Et Rahul Pathak de donner l’exemple d’un agent de réservation de voyage qui pourrait se souvenir qu’un voyageur a précédemment raté une correspondance entre deux vols. Il pourrait alors sélectionner des billets lui permettant de bénéficier d’un délai plus confortable pour prendre son avion à temps.

Dans le runtime d’AgentCore, charger d’exécuter le code des agents, il est également possible de gérer des fonctions de streaming bidirectionnelles, une capacité nécessaire pour que les agents vocaux répondent en temps réel. Techniquement, il s’agit de prendre en charge WebSocket, un protocole utilisé par la plupart des modèles speech to speech.

Guerre des frameworks ou de la valeur ajoutée ?

Beaucoup des acteurs du marché ont déjà réuni des fonctionnalités similaires. Google Cloud, par exemple prend en charge les mêmes frameworks open source, a un système d’identité pour les agents IA, supporte partiellement le streaming bidirectionnel et dispose d’un éventail d’options pour gérer la mémoire des agents IA depuis Vertex AI. Microsoft s’appuie davantage sur les technologies JavaScript et .NET, mais propose des capacités peu ou prou équivalentes à tout ce que liste AWS. MuleSoft et Salesforce ont fait de même.

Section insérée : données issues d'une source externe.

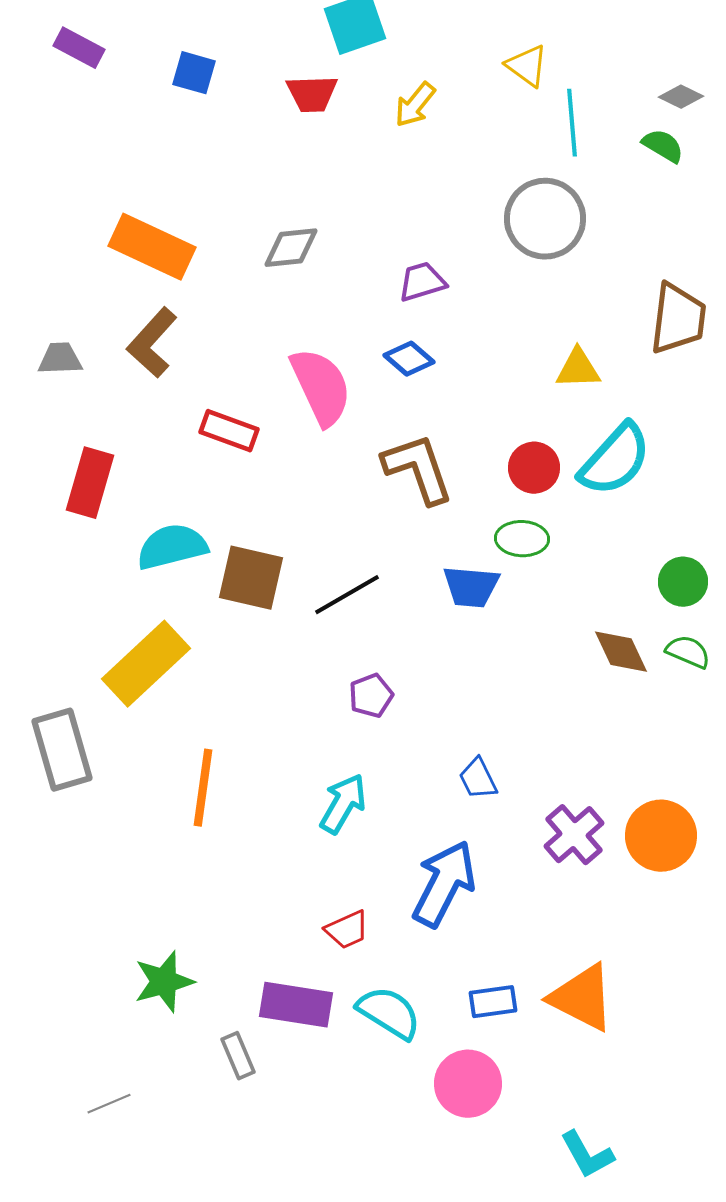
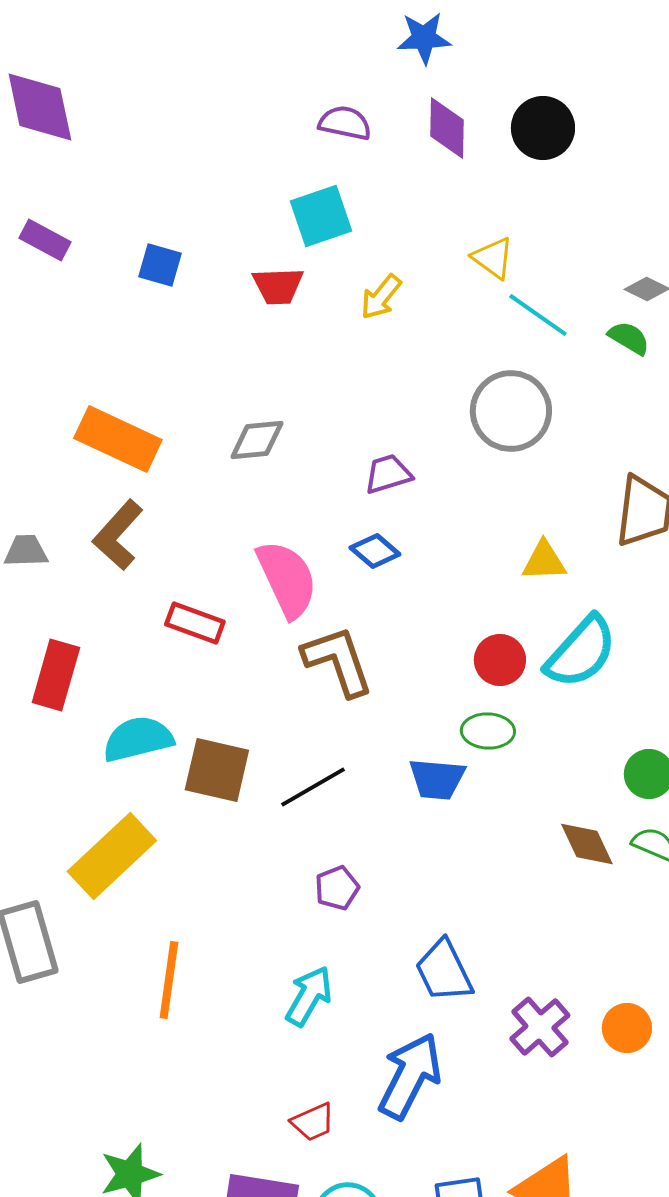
cyan line: (572, 123) -> (538, 315), turned -50
brown L-shape: (418, 469) -> (338, 661), moved
blue trapezoid: (478, 779) -> (444, 971), size x1.5
orange circle: (661, 836) -> (627, 1028), size x0.7

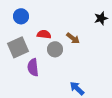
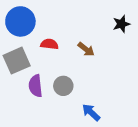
blue circle: (21, 16) -> (20, 21), size x1.5
gray circle: (55, 49) -> (63, 86), moved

« AWS poursuit son développement méthodique d’AgentCore », estime Holger Mueller, analyste chez Constellation Research, dans un billet de blog. « Il s’agit d’un élément clé pour les cadres des entreprises, car en 2026, les adeptes avancés de l’IA seront confrontés à la bataille des frameworks d’IA », entrevoit-il. « Qui permettra à l’entreprise de créer des applications de nouvelle génération basées sur l’IA qui aideront à automatiser [les processus] et à réduire les coûts ? ».

Selon Julien Grouès, vice-président de l’Europe du Sud chez AWS, le sujet est moins de sélectionner le framework ou la base technologique. Le fournisseur a fait en sorte de mettre au point un service suffisamment ouvert vers l’extérieur. Non, les entreprises chercheraient d’abord à rassembler l’ensemble des projets d’IA agentique au sein d’une seule plateforme. Ce serait particulièrement le cas de celles qui ont déjà des engagements avec AWS.

« Je ne peux pas comparer parce que je ne connais pas l’offre d’Azure ou de Google, et vous dire si oui ou non nous le faisons mieux qu’un autre », déclare-t-il. « En revanche, les entreprises nous ont demandé d’avoir un environnement sécurisé dans lequel elles peuvent déployer, contrôler, gérer les agents, pour toute l’organisation pour ne pas se retrouver avec de nombreux systèmes disparates à piloter. Et c’est pour cela que l’adoption [d’AgentCore] a été extrêmement rapide ».

Une phase transitoire de rationalisation de l’adoption, donc.

Toutefois, d’après Keith Kirkpatrick, directeur de recherche chez The Futurum Group, cette uniformisation des plateformes rend difficile la lecture du marché pour les décideurs IT. Les arguments technico-marketing copiés-collés y participent grandement. L’analyste s’attend à ce que les DSI, sous la pression du COMEX, élèvent leurs exigences dès l’année prochaine. « Les fournisseurs devront encore démontrer en 2026 que cette technologie peut apporter une véritable valeur ajoutée à l’entreprise », écrit-il, dans un billet de blog. « Les DSI et les autres acheteurs s’attendront à ce que l’accent soit mis sur la manière dont l’adoption de l’IA agentique se traduit réellement par une augmentation du chiffre d’affaires ou de la rentabilité », insiste-t-il.